Oman will impose a new tax on sugary drinks and tobacco products starting on June 15, as the small Gulf oil producer seeks to boost state revenues strained by years of low oil prices.
A 100% excise tax will be introduced for tobacco products, energy drinks, alcohol and pork meat, while a 50% tax will be applied on carbonated drinks, according to a statement from an official at the Secretariat General for Taxation published by Oman's state news agency.
"The excise tax is a consumption tax and is considered to be indirect taxes.

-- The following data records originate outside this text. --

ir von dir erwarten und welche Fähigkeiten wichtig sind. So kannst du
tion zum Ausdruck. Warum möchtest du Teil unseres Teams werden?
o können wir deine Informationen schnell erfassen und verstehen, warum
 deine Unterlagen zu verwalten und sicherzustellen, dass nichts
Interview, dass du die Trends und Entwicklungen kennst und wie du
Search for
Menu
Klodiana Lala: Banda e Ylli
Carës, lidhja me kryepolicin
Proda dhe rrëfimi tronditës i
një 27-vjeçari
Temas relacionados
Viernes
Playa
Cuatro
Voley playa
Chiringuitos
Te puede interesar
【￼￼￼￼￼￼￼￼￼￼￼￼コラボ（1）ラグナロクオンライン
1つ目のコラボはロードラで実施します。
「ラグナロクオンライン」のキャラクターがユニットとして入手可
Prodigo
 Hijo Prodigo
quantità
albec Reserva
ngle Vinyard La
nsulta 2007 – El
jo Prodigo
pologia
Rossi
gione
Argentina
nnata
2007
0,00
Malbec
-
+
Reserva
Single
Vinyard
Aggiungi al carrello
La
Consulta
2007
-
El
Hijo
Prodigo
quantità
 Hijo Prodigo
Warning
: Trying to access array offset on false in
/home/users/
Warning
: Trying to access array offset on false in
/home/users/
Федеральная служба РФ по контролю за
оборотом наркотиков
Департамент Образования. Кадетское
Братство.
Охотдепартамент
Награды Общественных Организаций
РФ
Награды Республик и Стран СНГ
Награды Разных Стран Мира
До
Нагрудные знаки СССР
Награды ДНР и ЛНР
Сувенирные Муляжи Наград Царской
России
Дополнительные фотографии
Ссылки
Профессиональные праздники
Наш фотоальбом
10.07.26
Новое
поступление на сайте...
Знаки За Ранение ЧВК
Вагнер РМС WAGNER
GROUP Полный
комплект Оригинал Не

Thus, the final charge is on the consumers, but it is collected in advance at a stage of the supply chain, notably through the business sectors," said Sulaiman bin Salim al-A'adi, director general of survey and tax agreements.
Oman has been slow in implementing fiscal reforms aimed at limiting the widening of its budget deficit, while it has increasingly relied on external funding – through bonds and loans – to refill its coffers.
The sultanate had originally planned to introduce a 5% value-added tax in 2018, which is now expected to start in 2020.
"Further delays in implementation, along with a scenario of lower oil prices, pose downside risks to our assumption of narrower fiscal deficits relative to 2015-2017," S&P Global Ratings said in April, adding that it expected fiscal gains in 2019 coming from the implementation of excise taxes on tobacco and energy drinks.
Oman said at the start of the year it expected its budget deficit to be 2.8 billion rials ($7.27 billion) this year, or 9% of gross domestic product.
Sources told Reuters last month that to cover part of the deficit, Oman is expected to issue a new international bond soon in a deal likely to go up to $2 billion in size.